L’ancienne église Sainte-Geneviève, située sur la colline et gardienne des reliques de la Sainte depuis leur translation du 28 octobre 1242, menaçait ruine au XVIIIème siècle. Louis XV en fît construire une nouvelle près de l’ancienne ; mais survint la Révolution, qui changea l’église de la Patronne de Paris en panthéon, destiné aux « grands hommes » que l’on sait. La châsse de la Sainte, transférée le 14 août 1792 à Saint-Etienne-du-Mont, fut envoyée à la Monnaie le 9 novembre 1793, et le 21 novembre suivant les reliques étaient brûlées sur la place de Grève. « Leurs cendres jetées à la Seine, remarque l’abbé Lesêtre, allaient ainsi rejoindre celles de Jeanne d’Arc dans l’immense Océan ! »

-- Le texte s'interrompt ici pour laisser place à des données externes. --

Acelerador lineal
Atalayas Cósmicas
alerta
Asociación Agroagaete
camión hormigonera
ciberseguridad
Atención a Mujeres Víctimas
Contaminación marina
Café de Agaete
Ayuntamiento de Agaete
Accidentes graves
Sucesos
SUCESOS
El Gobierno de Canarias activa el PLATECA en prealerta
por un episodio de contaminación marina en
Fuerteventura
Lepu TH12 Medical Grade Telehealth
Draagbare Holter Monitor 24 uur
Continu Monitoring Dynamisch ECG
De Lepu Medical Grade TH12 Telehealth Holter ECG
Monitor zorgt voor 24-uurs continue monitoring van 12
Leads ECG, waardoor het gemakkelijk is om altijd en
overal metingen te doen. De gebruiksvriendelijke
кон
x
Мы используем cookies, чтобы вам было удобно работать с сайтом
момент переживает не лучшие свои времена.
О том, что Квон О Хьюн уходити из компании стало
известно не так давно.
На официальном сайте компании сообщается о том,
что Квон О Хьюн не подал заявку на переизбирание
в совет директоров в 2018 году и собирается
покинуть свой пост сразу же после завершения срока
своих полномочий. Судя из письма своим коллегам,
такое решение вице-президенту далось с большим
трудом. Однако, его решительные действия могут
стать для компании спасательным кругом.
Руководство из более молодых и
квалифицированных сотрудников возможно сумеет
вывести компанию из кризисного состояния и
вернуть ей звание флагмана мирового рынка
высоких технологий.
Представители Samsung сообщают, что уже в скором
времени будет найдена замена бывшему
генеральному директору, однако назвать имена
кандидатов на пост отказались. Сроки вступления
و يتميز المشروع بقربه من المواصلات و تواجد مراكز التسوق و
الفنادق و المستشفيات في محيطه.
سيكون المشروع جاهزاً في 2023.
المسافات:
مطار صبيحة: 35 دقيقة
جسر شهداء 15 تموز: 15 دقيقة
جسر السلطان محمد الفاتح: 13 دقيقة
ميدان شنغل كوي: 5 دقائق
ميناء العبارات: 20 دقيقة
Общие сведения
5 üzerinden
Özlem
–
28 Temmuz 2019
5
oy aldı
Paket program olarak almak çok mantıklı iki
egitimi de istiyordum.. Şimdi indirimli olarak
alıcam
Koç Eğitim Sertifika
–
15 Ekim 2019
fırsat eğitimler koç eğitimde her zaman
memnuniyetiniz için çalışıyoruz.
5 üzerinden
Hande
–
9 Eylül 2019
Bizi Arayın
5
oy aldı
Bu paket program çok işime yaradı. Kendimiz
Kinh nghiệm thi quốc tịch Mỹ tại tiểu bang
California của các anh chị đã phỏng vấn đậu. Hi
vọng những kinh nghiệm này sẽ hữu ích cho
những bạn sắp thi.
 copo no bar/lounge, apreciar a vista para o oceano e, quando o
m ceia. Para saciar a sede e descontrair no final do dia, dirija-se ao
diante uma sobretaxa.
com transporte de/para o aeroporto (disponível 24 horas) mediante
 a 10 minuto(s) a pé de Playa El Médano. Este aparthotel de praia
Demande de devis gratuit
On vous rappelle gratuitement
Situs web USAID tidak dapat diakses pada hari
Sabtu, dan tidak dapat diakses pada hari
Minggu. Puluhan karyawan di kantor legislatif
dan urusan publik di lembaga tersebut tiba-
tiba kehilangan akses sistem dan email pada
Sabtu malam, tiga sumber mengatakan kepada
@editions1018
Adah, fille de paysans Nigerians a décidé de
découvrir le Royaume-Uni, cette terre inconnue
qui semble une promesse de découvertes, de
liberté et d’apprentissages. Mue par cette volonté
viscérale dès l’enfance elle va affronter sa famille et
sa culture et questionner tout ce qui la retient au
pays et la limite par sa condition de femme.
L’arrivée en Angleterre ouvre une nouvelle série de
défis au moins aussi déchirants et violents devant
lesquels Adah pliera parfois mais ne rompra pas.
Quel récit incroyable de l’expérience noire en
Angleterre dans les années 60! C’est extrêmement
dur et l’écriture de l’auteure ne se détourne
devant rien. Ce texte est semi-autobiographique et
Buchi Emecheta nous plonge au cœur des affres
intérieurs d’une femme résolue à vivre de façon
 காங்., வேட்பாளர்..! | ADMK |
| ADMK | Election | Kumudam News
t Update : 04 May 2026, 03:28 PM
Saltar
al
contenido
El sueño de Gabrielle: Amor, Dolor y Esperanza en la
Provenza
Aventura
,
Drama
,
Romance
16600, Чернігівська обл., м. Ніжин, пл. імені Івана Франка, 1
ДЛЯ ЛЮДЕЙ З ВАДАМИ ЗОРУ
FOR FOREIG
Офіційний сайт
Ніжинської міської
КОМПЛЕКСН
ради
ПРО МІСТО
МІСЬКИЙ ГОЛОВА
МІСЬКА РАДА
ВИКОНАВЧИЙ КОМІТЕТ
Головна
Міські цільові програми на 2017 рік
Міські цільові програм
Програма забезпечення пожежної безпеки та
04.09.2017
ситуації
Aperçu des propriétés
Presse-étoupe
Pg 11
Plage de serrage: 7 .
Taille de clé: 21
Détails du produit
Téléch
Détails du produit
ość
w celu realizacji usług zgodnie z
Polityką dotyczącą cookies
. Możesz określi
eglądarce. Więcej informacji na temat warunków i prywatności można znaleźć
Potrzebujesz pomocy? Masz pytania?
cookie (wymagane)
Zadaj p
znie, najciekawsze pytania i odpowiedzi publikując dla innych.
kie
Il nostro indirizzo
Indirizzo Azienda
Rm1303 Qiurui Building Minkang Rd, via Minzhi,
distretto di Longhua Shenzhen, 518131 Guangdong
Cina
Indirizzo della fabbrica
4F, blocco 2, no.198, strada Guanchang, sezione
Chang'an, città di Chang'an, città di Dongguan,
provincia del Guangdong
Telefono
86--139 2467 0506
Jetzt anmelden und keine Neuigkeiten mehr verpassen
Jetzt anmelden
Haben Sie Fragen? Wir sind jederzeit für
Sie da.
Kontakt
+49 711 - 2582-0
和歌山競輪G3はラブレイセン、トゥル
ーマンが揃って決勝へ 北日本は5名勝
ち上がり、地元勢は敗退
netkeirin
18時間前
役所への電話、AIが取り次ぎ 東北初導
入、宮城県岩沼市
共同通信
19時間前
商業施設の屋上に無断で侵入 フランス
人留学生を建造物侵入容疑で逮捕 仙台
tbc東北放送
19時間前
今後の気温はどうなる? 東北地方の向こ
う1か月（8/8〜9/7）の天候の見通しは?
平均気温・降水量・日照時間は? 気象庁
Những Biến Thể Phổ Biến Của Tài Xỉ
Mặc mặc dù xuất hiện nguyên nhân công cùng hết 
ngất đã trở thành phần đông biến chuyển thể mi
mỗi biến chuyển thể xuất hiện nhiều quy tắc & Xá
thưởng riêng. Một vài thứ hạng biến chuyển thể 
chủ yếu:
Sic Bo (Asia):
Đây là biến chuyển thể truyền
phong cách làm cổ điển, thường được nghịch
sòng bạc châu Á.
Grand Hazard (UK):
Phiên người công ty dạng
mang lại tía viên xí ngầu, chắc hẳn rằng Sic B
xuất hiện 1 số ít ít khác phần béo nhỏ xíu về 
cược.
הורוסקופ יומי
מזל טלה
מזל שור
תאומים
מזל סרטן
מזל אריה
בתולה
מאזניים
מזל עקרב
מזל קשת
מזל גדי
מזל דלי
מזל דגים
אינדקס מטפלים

L’église Saint-Etienne-du-Mont, gardienne du tombeau où le corps de la Sainte a reposé longtemps, reste le centre d’un pèlerinage fréquenté, et dans les moments de calamité, par exemple en septembre 1914 quand l’armée ennemie menaçait Paris, ou lorsque des pluies prolongées provoquaient une violente crue de la Seine, on a vu la population accourir avec ferveur prier près de la châsse vénérée. La dévotion envers la libératrice de Paris est dans le sang du peuple et reste une des rares traditions nationales qui aient survécu à tous nos bouleversements.
Le 14 janvier 1914, saint Pie X a accordé à tous les diocèses de France de célébrer la fête de sainte Geneviève.
A. L. Sources consultées. — H. Lesêtre, Sainte Geneviève (Collection Les Saints, 1899). — (V. S. B. P., nos 151, 627 et 1244.)